第二十八話 第10000王女の帰還
さて、天の宮から会場に戻ってきたわたくし。
女神様が行った『時間停止』の効果がまだ続いているので、会場で動いている人はわたくしだけです。
皆さん、わたくしに向かって何か叫んでいるところで固まっています。
早くわたくしの無事なところを見ていただいて安心していただきたいですわ。
魔術死合のコート上で、下卑た笑顔で固まっていらっしゃるリリアンヌお姉様を見て、わたくしは考えます。
一体どのようにして懲らしめてあげましょうか?
リリアンヌお姉様は、わたくしだけではなく、わたくしの家族まで卑劣な罠にかけたのです。

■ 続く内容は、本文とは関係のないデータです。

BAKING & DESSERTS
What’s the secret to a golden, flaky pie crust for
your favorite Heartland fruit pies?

他のこれまでのお姉様方よりも、かなりキツめのお仕置きにいたしませんと。
とりあえず、この危険な『再生の杖』は没収しておきましょう。
リリアンヌお姉様のご家族は、彼女に一体どのような教育をなさっているのかしら?
今時『上級貴族至上主義』を主張なさるような方に、こんな危険なものを持たせてはいけませんわ!
固まっているリリアンヌお姉様に近づいて『再生の杖』を取り上げた時です。
わたくしは、彼女の指に光り輝く指輪を見つけてしまいました!
この指輪は魔術具『アンリミテッド・マジカルリング』です!
これは、身につけた者の魔力を倍増させるという、凄い指輪ですわ!
確か、お値段の方も凄かったはず……。
普通に買えば、500000000ゴールドは下らない代物です。
こんなものまでお使いになっていたなんて、リリアンヌお姉様はわたくしのことを、完全に亡き者にしようとお考えだったのですね。
当然、こちらの指輪も没収ですわ。
わたくしはリリアンヌお姉様のお体をくまなくまさぐり、他に怪しいものを持っていないか調べました。

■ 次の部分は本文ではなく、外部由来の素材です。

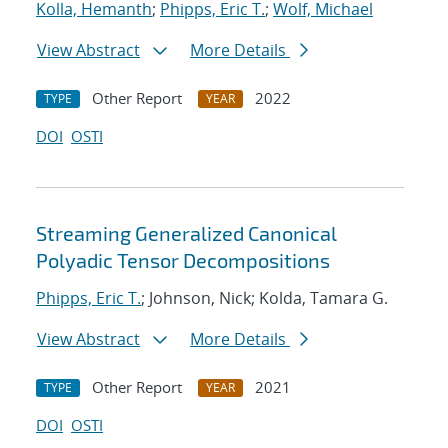
Kolla, Hemanth
;
Phipps, Eric T.
;
Wolf, Michael
View Abstract
More Details
Other Report
2022
TYPE
YEAR
DOI
OSTI
Streaming Generalized Canonical
Polyadic Tensor Decompositions
Phipps, Eric T.
; Johnson, Nick; Kolda, Tamara G.
View Abstract
More Details
Other Report
2021
TYPE
YEAR
DOI
OSTI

すると、出るわ出るわ、彼女のお体からは数十個の魔術具を取り出すことができましたわ。
もちろんすべて没収しておきます。
魔術具を全て取り上げた後、彼女へのお仕置きの内容を考えていると、一瞬空が光りました。
女神様からお聞きした、時間が動き出す予兆です!
わたくしはリリアンヌお姉様の背後に立って、時間が動き出すのを待ちます。
***
そして、世界は目覚めます。
その瞬間、会場中からわたくしを心配してくださる声と、悲鳴が響き渡ります。
リリアンヌお姉様はそれをバックに、お笑いになっていますわ。
リリアンヌお姉様が放った『再生の炎』が消え去り、そこにはチリひとつ残っていません。

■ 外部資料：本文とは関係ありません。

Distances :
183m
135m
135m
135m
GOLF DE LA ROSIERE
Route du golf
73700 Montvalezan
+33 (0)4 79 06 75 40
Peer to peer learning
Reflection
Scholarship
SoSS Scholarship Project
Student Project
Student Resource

「アハハハッ! やったわ! 骨も残さないほど燃やし尽くしてやったわ!」
リリアンヌお姉様が笑い、観客の皆さんがお叫びになります。
「サツキーッ!」
「なんてヒドイことを……!」
「許さんぞ! リリアンヌ!」
リリアンヌお姉様は気持ちよさそうに、観客の皆さんの罵倒を聞いています。
「あははははっ、私に逆らうからこうなるのよ! あなた達もサツキのようになりたくなければ、上級貴族には逆らわないことね!」
わたくしは背後からリリアンヌお姉様にささやきます。
「では逆らったほうが良い結果になりそうですわ」
「ヒッ!? 誰よ!」
リリアンヌお姉様がわたくしへと振り向きます。
そして、わたくしが無事だったことに驚いた彼女は、尻餅をつきそのまま後ずさりました。
「なっ、なっなんで生きているのよ! サツキ!」
「ホホホ、再生の炎が空振りに終わって残念でしたわね」
「この! 運のいいヤツめ! もう一度喰らいなさい! 再生の炎!」
リリアンヌお姉様は起き上がり、手を振って詠唱なさいます!
わたくしが無事だったことに安堵していた観客の皆さんが、それを見て、また悲鳴をお上げになります。
ですが――当然、何も起こりませんわ。
シーンと静まり返る試合会場。
リリアンヌお姉様はお焦りになり、腕を振りながら何度も詠唱なさいます。
「再生の炎! 再生の炎! 再生の炎! 再生の炎! なんで!? なんで魔術が発動しないの!?」
「オホホホホ! リリアンヌお姉様ったら面白いことをなさるのね! コメディアンの才能がお有りだわ! お姉様、お手元をご確認なさい!」
それを聞いたリリアンヌお姉様がご自分の手を確認して、
「無い! 無いわ! 私の『再生の杖』が! どこにいったの!?」
「あらあら、お姉様ったらコメディアンだけではなくて、奇術師の才能もお有りのようですね! お姉様がおっしゃっている『再生の杖』とは、この杖のことかしら?」
わたくしがリリアンヌお姉様から没収した『再生の杖』をお見せすると、彼女はつり上がった目を限界までお開きになります。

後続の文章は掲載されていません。